Due assistenti di volo della Southwest Airlines sono rimasti feriti a causa di una manovra d’emergenza compiuta dal pilota per evitare una collisione con un aereo da caccia. L’incidente è avvenuto sul volo 1496, partito da Burbank, in California, e diretto a Las Vegas. Poco dopo il decollo, il pilota ha dovuto effettuare una rapida discesa di circa 145 metri per evitare un Hawker Hunter appartenente a un appaltatore della difesa. Secondo fonti riportate da ABC News, nella zona erano presenti più aerei dello stesso tipo, ma non è chiaro perché fossero alla stessa quota del volo passeggeri.

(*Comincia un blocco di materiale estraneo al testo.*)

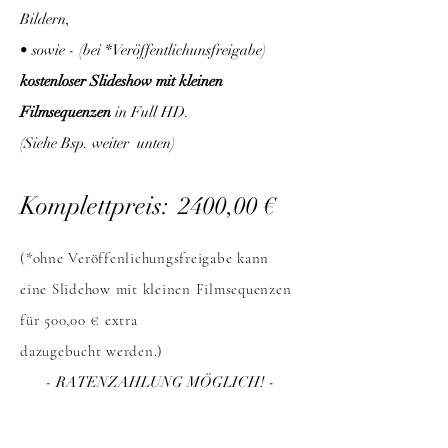
Bildern,
• sowie - (bei *Veröffentlichunsfreigabe)
kostenloser Slideshow mit kleinen
Filmsequenzen
in Full HD.
(Siehe Bsp. weiter unten)
Komplettpreis:
240
0,00 €
(*ohne Veröffenlichungsfreigabe kann
eine Slidehow mit kleinen Filmsequenzen
für 500,00 € extra
dazugebucht werden.)
- RATENZAHLUNG MÖGLICH! -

Questo episodio rappresenta almeno il secondo “quasi incidente” avvenuto negli Stati Uniti nella stessa settimana: un volo Delta partito da Minneapolis e diretto a Minot, nel Nord Dakota, ha rischiato di scontrarsi con un bombardiere B-52.
Non si tratta di casi isolati: a marzo, un aereo passeggeri ha sfiorato la collisione con un velivolo militare all’aeroporto Ronald Reagan Washington National. Inoltre, pochi mesi prima, nello stesso aeroporto, una collisione tra un aereo dell’American Airlines e un elicottero militare aveva causato almeno 67 morti.